Filmweb.pl, czyli tak się robi e-biznes
O tym jaka była historia powstania najstarszego polskiego serwisu społecznościowego, skąd pomysł na taki serwis, najnowszych statystykach witryny, źródłach przychodów oraz planowanych nowych serwisach w rozmowie z portalem MamBiznes.pl opowiada Artur Gortych jeden z założycieli serwisu społecznościowego dla kinomaniaków Filmweb.pl.
Rozmawia Grzegorz Marynowicz: Czym właściwie jest Filmweb.pl i do kogo jest skierowany?
Misję mamy prostą, ujęliśmy ją w haśle reklamowym „Prędzej czy później i tak do nas trafisz”. W końcu filmy oglądają wszyscy, a Filmweb to druga największa na świecie baza filmowa oraz pierwsze źródło informacji o filmie w polskim Internecie. Ale tak naprawdę, co najistotniejsze, Filmweb jest portalem społecznościowym: użytkownicy współtworzą portal poprzez interakcje między sobą oraz budowę bazy.
Na nowym Filmwebie społeczność jest jeszcze ważniejsza: głosy użytkowników zostały wykorzystane do tego, by stworzyć bardzo precyzyjne rekomendacje filmowe. Każdy zalogowany użytkownik, oddając głosy na filmy, pozna swoich Gustopodobnych. Prócz znajomych możemy teraz na Filmwebie kontaktować się z ludźmi, którzy mają podobny do nas gust filmowy. To zupełnie nowy wymiar społeczności.

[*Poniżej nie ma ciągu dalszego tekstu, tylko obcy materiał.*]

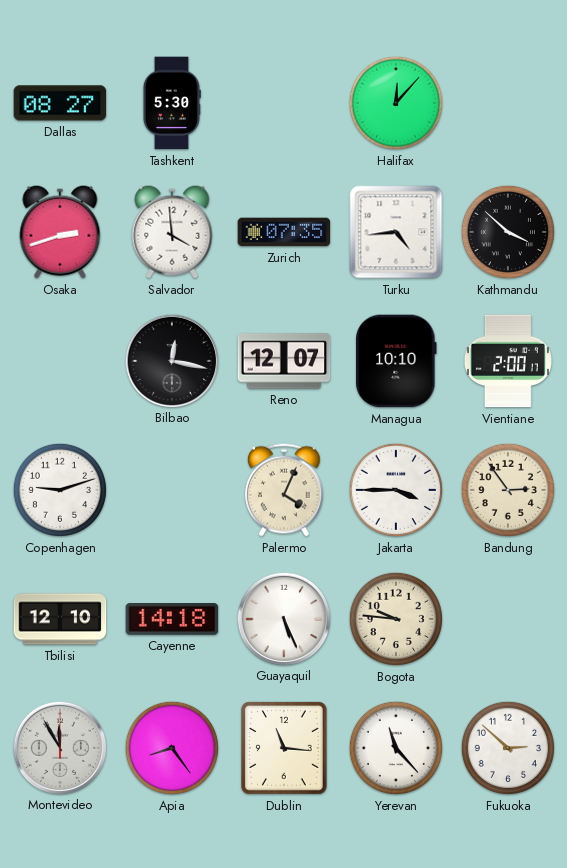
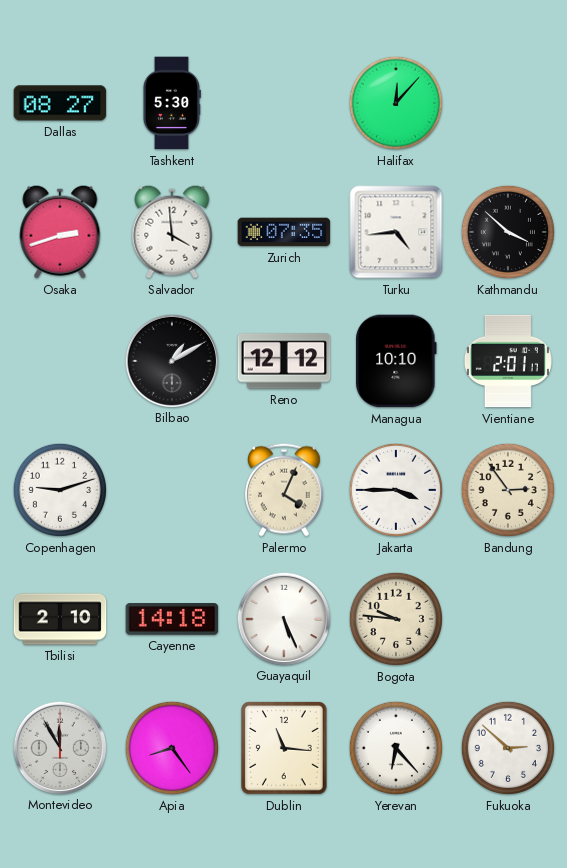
Bilbao: 12:17 -> 1:10
Reno: 12:07 -> 12:12
Vientiane: 2:00 -> 2:01
Tbilisi: 12:10 -> 2:10
Yerevan: 11:23 -> 6:23
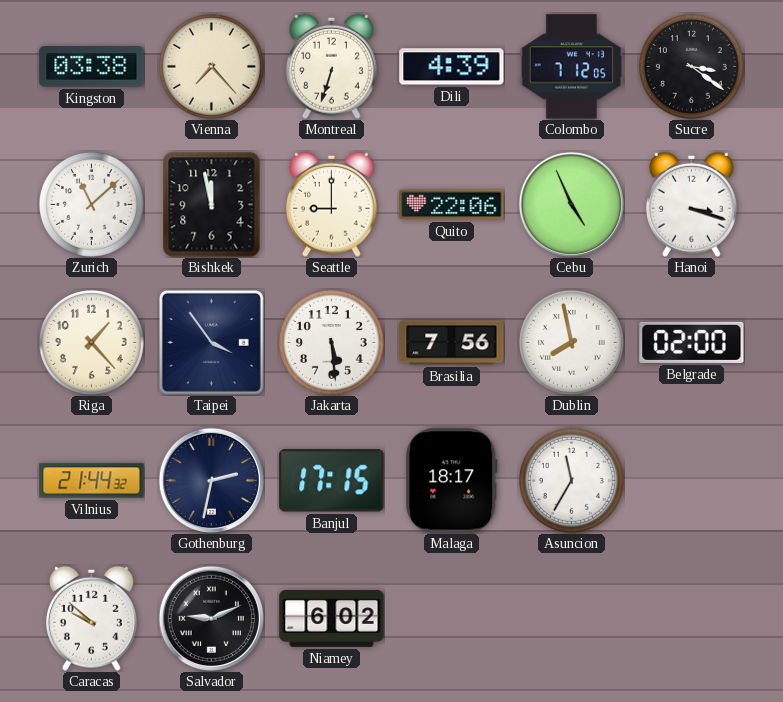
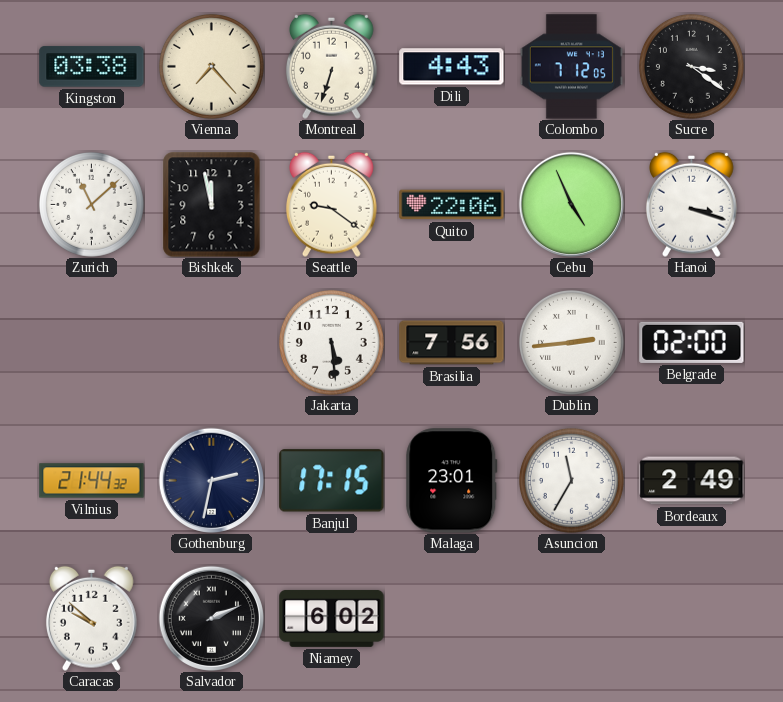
Dili: 4:39 -> 4:43
Seattle: 9:00 -> 9:21
Riga: 1:23 -> none
Taipei: 3:54 -> none
Dublin: 7:58 -> 2:44
Malaga: 18:17 -> 23:01
Bordeaux: none -> 2:49
Salvador: 9:11 -> 2:11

Filmweb nadal będzie skierowany do wszystkich, którzy lubią kino. Teraz w większym stopniu niż wcześniej pozwoli znaleźć każdemu jego niszę, ponieważ jeszcze łatwiej będzie tworzyć w ramach Filmwebu mniejsze społeczności. Każdy znajdzie na Filmwebie coś dla siebie, niezależnie od tego, czy lubi szwedzkie dramaty egzystencjalne, czy japońską mangę.
Skąd pomysł na taki serwis?
Filmweb powstał, ponieważ grzechem byłoby nie wykorzystać olbrzymiej bazy stworzonej przez społeczność. Oczywiście istnieje wiele serwisów filmowych z rekomendacjami, ale żaden nie ma tak potężnej bazy jak Filmweb. Dzięki niej możemy dawać użytkownikom najbardziej precyzyjne rekomendacje filmowe.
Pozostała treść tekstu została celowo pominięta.